We got to watch the Steelers play the Cowboys here in Dallas last Sunday.  Although the Steelers lost in overtime, it was an exciting game and we had a really fun time.  We had awesome seats (Club Level, yo!) with lots of Steeler fans and a couple of very nice, respectful Cowboys’ fans sitting around us, which made the loss sting a bit less.  If you’ve never been there, Cowboys Stadium (or “Jerry World” as some call it — after Cowboys’ owner Jerry Jones) is quite a place.  It boasts one of the world’s largest high-definition televisions (72 feet tall, 160 feet wide — impossible not to watch, no matter where your seats are), a world-class art collection installed throughout the stadium, stadium-style food with a gourmet twist (Black Angus Burgers instead of regular burgers and “Torpedo” hot dogs with specialty sauces instead of regular dogs  — they even have sushi) and, so I’m told, even a Victoria’s Secret store, among many other features and amenities.  We didn’t get there early enough to do much sightseeing (or photo-taking) and were enjoying our seats during the game too much to do much walking around, but we’ve been there before and have even taken the guided tour.  It really is a spectacular place, in every sense of the word “spectacle.”  So, for those still keeping track of the Steeler Opponent-City Challenge, the current record is:  Steelers:  7-7, Foodie Lawyer:  12-2.  And for anyone curious, we’re going to take a bye week this coming weekend, in light of the holiday and being too lazy to find another food from Cincinnati, since we already did Cincinnati Chili.

Chicken Stock

Dan has been feeling under the weather lately — his annual bout with bronchitis / upper respiratory woes — and this has been a particularly long and nasty illness.  I’m not always the most patient of care-givers, so I decided to be a little nicer  go all Florence-Nightingale and surprise him with homemade chicken soup.  I followed a recipe that called for using a whole chicken that you “hack” (actual word in the recipe) into pieces using a meat cleaver in order to make homemade chicken stock as the base of the soup.  Cutting up a whole chicken is something (not surprisingly) I have never done.  If you follow this blog much, you know I’m not particularly fond of dealing with raw meat in any form, much less hacking up a whole chicken with a giant knife.  But I persevered, the soup was delicious, Dan is feeling a little better, and let us never speak of the hacking again.

Bacon Candy

We had friends over for dinner last weekend and tried a new appetizer:   caramelized bacon from the Barefoot Contessa’s latest cookbook, “Foolproof.”  It sounds a little strange, but if you like bacon even a little bit, you’re going to want to try this recipe.  In fact, if you’re doing any entertaining this holiday season, we’re going to have go ahead and insist that you make this bacon for your guests.  It combines the perfect amounts of all the right flavors — salty, sweet, smoky and spicy — into a highly addictive crispy bite.  And it’s super easy to make.  For half a pound of thick-sliced, applewood-smoked bacon:  combine 1/2 cup light brown sugar and 1/2 cup pecans in a food processor and pulse until the pecans are finely ground.  Add 2 teaspoons kosher salt, 1 teaspoon pepper and 1/8 teaspoon cayenne pepper and pulse to combine.  Add 2 tablespoons maple syrup and pulse to moisten the crumbs.  Cut each piece of bacon in half and place the pieces on a wire rack set on a foil-lined cookie sheet (very important to use the foil — there will be lots of caramelized drippy-ness!)  Use a spoon (and your fingers) to evenly (and generously) spread the pecan mixture on top of each piece of bacon.  Bake in the oven pre-heated to 375 degrees until the topping is very browned (but not burned) — about 25-30 minutes.  Set the bacon aside on a plate to cool, then serve at room temperature.  You may want to cut or break the finished bacon into smaller pieces prior to serving (which would be a good time to also save a few pieces for later — there aren’t likely to be many leftovers!)
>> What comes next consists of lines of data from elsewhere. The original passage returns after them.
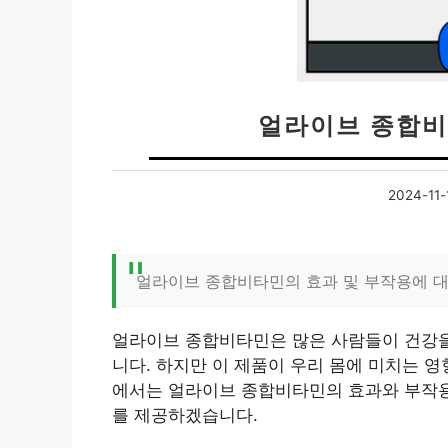
얼라이브 종합비
2024-11-
얼라이브 종합비타민의 효과 및 부작용에 대
얼라이브 종합비타민은 많은 사람들이 건강을
니다. 하지만 이 제품이 우리 몸에 미치는 영
에서는 얼라이브 종합비타민의 효과와 부작용,
를 제공하겠습니다.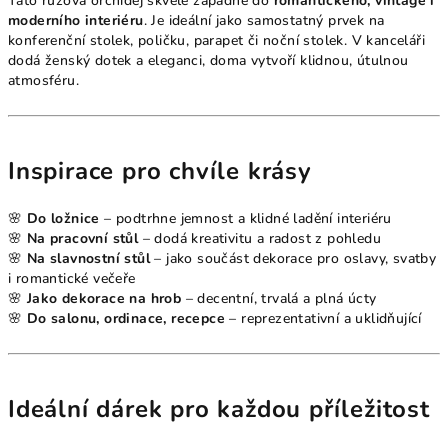
Tato růžová orchidej skvěle zapadne do
romantického, vintage i
moderního interiéru
. Je ideální jako samostatný prvek na
konferenční stolek, poličku, parapet či noční stolek. V kanceláři
dodá ženský dotek a eleganci, doma vytvoří klidnou, útulnou
atmosféru.
Inspirace pro chvíle krásy
🌸
Do ložnice
– podtrhne jemnost a klidné ladění interiéru
🌸
Na pracovní stůl
– dodá kreativitu a radost z pohledu
🌸
Na slavnostní stůl
– jako součást dekorace pro oslavy, svatby
i romantické večeře
🌸
Jako dekorace na hrob
– decentní, trvalá a plná úcty
🌸
Do salonu, ordinace, recepce
– reprezentativní a uklidňující
Ideální dárek pro každou příležitost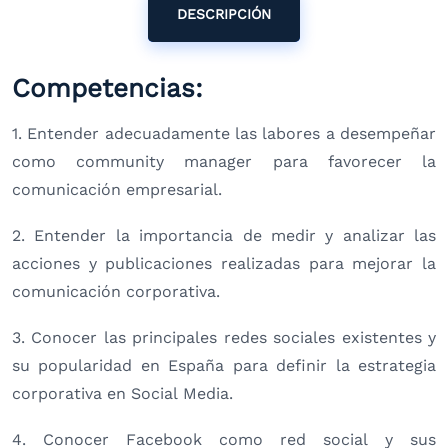
DESCRIPCIÓN
Competencias:
1. Entender adecuadamente las labores a desempeñar
como community manager para favorecer la
comunicación empresarial.
2. Entender la importancia de medir y analizar las
acciones y publicaciones realizadas para mejorar la
comunicación corporativa.
3. Conocer las principales redes sociales existentes y
su popularidad en España para definir la estrategia
corporativa en Social Media.
4. Conocer Facebook como red social y sus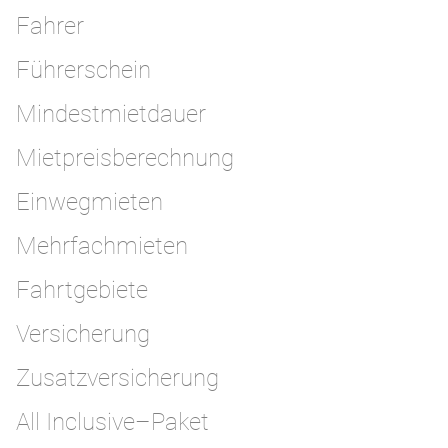
Fahrer
Führerschein
Mindestmietdauer
Mietpreisberechnung
Einwegmieten
Mehrfachmieten
Fahrtgebiete
Versicherung
Zusatzversicherung
All Inclusive–Paket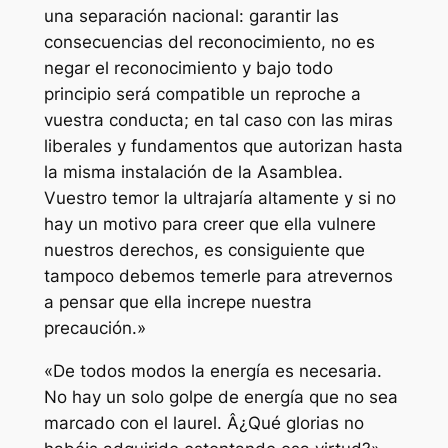
una separación nacional: garantir las
consecuencias del reconocimiento, no es
negar el reconocimiento y bajo todo
principio será compatible un reproche a
vuestra conducta; en tal caso con las miras
liberales y fundamentos que autorizan hasta
la misma instalación de la Asamblea.
Vuestro temor la ultrajaría altamente y si no
hay un motivo para creer que ella vulnere
nuestros derechos, es consiguiente que
tampoco debemos temerle para atrevernos
a pensar que ella increpe nuestra
precaución.»
«De todos modos la energía es necesaria.
No hay un solo golpe de energía que no sea
marcado con el laurel. Â¿Qué glorias no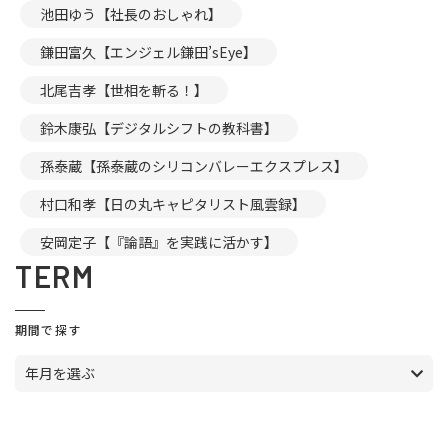
池田ゆう【社長のおしゃれ】
鎌田富久【エンジェル鎌田’sEye】
北尾吉孝【世相を斬る！】
鈴木康弘【デジタルシフトの教科書】
孫泰蔵【孫泰蔵のシリコンバレーエクスプレス】
村口和孝【日の丸キャピタリスト風雲録】
安岡定子【『論語』を実践に活かす】
TERM
期間で探す
年月を選ぶ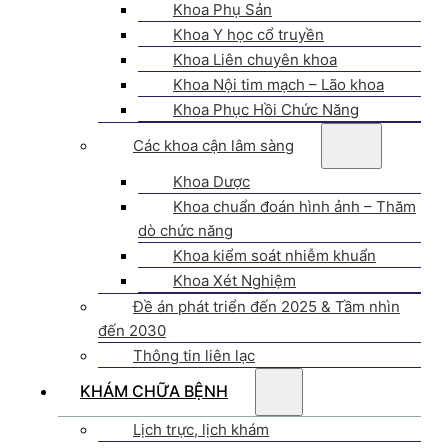
Khoa Phụ Sản
Khoa Y học cổ truyền
Khoa Liên chuyên khoa
Khoa Nội tim mạch – Lão khoa
Khoa Phục Hồi Chức Năng
Các khoa cận lâm sàng
Khoa Dược
Khoa chuẩn đoán hình ảnh – Thăm
dò chức năng
Khoa kiểm soát nhiễm khuẩn
Khoa Xét Nghiệm
Đề án phát triển đến 2025 & Tầm nhìn
đến 2030
Thông tin liên lạc
KHÁM CHỮA BỆNH
Lịch trực, lịch khám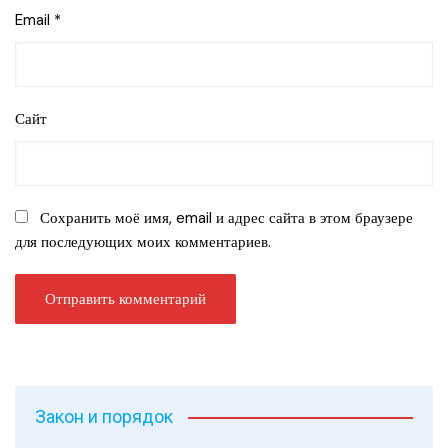
Email
*
Сайт
Сохранить моё имя, email и адрес сайта в этом браузере
для последующих моих комментариев.
Закон и порядок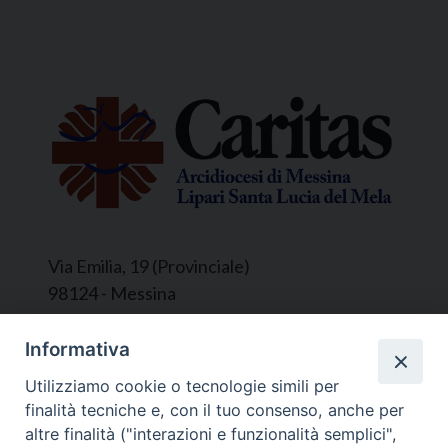
Via Emilia, 19 (Provinciale)
98124 - Messina
Segreteria e Amministrazione:
Informativa
L’Ufficio è aperto tutti i giorni da lunedì a
Utilizziamo cookie o tecnologie simili per
venerdì, dalle ore 9.30 alle ore 12.30.
finalità tecniche e, con il tuo consenso, anche per
Tel. 090.9146045
altre finalità ("interazioni e funzionalità semplici",
mail:
ufficiocaritas@diocesimessina.it
.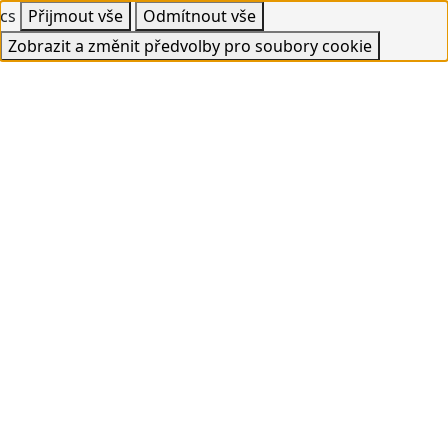
cs
Přijmout vše
Odmítnout vše
Zobrazit a změnit předvolby pro soubory cookie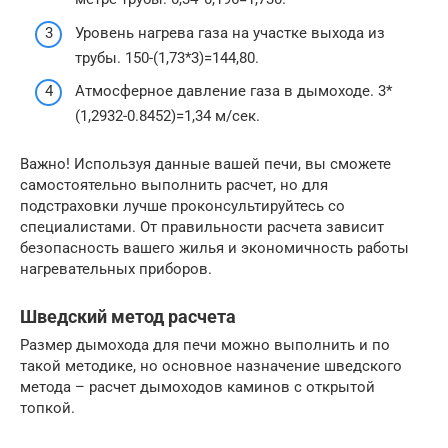
Уровень нагрева газа на участке выхода из
трубы. 150-(1,73*3)=144,80.
Атмосферное давление газа в дымоходе. 3*
(1,2932-0.8452)=1,34 м/сек.
Важно! Используя данные вашей печи, вы сможете
самостоятельно выполнить расчет, но для
подстраховки лучше проконсультируйтесь со
специалистами. От правильности расчета зависит
безопасность вашего жилья и экономичность работы
нагревательных приборов.
Шведский метод расчета
Размер дымохода для печи можно выполнить и по
такой методике, но основное назначение шведского
метода – расчет дымоходов каминов с открытой
топкой.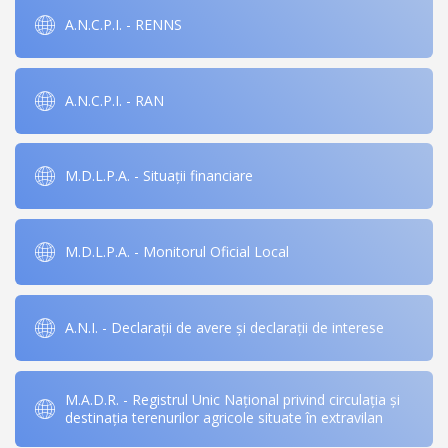
A.N.C.P.I. - RENNS
A.N.C.P.I. - RAN
M.D.L.P.A. - Situații financiare
M.D.L.P.A. - Monitorul Oficial Local
A.N.I. - Declarații de avere și declarații de interese
M.A.D.R. - Registrul Unic Național privind circulația și
destinația terenurilor agricole situate în extravilan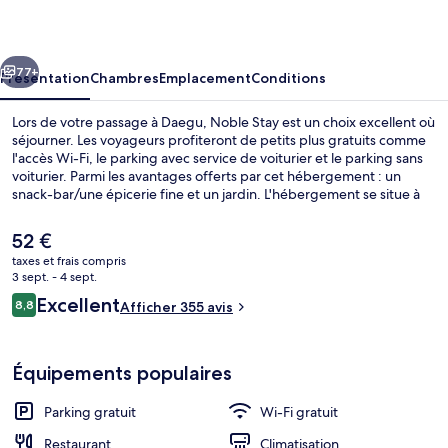
cédent
Suivant
77+
Présentation
Chambres
Emplacement
Conditions
Lors de votre passage à Daegu, Noble Stay est un choix excellent où
séjourner. Les voyageurs profiteront de petits plus gratuits comme
l'accès Wi-Fi, le parking avec service de voiturier et le parking sans
voiturier. Parmi les avantages offerts par cet hébergement : un
snack-bar/une épicerie fine et un jardin. L'hébergement se situe à
une très courte distance à pied des transports publics : Station
Jungangno se trouve à 4 min et Station Banwoldang, à 12 min.
Le
52 €
prix
taxes et frais compris
actuel
3 sept. - 4 sept.
Petit déjeuner buffet servi tous les j
est
Avis
Excellent
8,8
Afficher 355 avis
de
8,8 sur 10
voyageurs
52 €.
Équipements populaires
Parking gratuit
Wi-Fi gratuit
Restaurant
Climatisation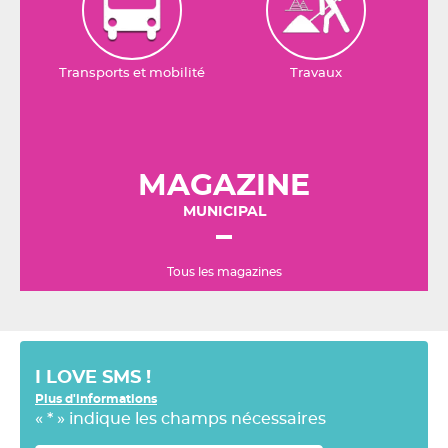
Transports et mobilité
Travaux
MAGAZINE
MUNICIPAL
Tous les magazines
I LOVE SMS !
Plus d'informations
«
*
» indique les champs nécessaires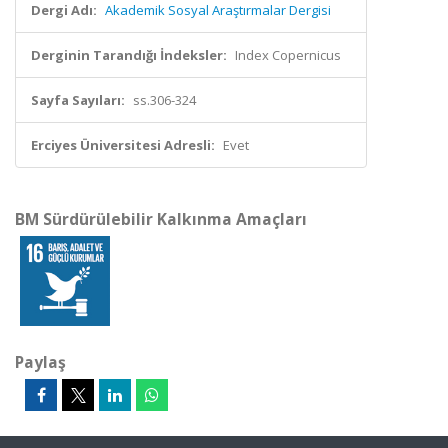
Dergi Adı:
Akademik Sosyal Araştırmalar Dergisi
Derginin Tarandığı İndeksler:
Index Copernicus
Sayfa Sayıları:
ss.306-324
Erciyes Üniversitesi Adresli:
Evet
BM Sürdürülebilir Kalkınma Amaçları
Paylaş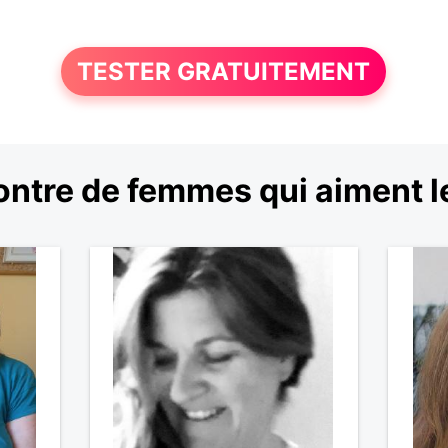
TESTER GRATUITEMENT
ntre de femmes qui aiment les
Puzzled that I couldn't find a lake one

This is the time of year to celebrate traditions.  One of my family’s Christmas traditions is to work on a puzzle while we’re all home at my parents’ house for the holiday.  (At least until most of us get bored with it and invariably leave my dad to become obsesseed with resigned to finishing it by himself after we all part ways.)  This year, we will do a puzzle and celebrate other family traditions in a most non-traditional (for us) way — we rented a lakehouse for all of us to spend a few days relaxing and enjoying the water, good weather (temps in the 70s!) and each other.  We are very much looking forward to family-time in a vacation setting, and hope you and yours have a wonderful holiday as well, however you celebrate it.  Happy Holidays!


Light Turkey Pot Pie (w/ leftover turkey)

With Christmas a week away, many folks may be planning on turkey for their big holiday meal.  And with our entire nation in need of a little comfort food, a dish that is both comforting and incorporates leftover turkey hits the spot.  Bonus — this version is much lower in calories and fat than the traditional pot pie, without sacrificing any of the flavor.  We adapted the original recipe (found in Cook’s Illustrated’s magazine “Light & Healthy 2012“) by using leftover cooked turkey rather than poached chicken breasts.  Calling this dish “pot pie” is a bit of a misnomer, considering that the recipe calls for a crumble topping — made with flour, Parmesan cheese, baking powder, baking soda, salt, pepper, cayenne, buttermilk and butter — instead of the usual pie crust.  Rather than “turkey pot pie,” think of it more as “turkey cobbler,” in terms of the consistency of the finished dish.  The filling is similar to the traditional version — with turkey, mushrooms, onions, carrots and celery (no peas – I hate them) in a rich and creamy (but butter-free!) sauce.  It doesn’t get much better than savory comfort food that warms your soul, without increasing your waistline.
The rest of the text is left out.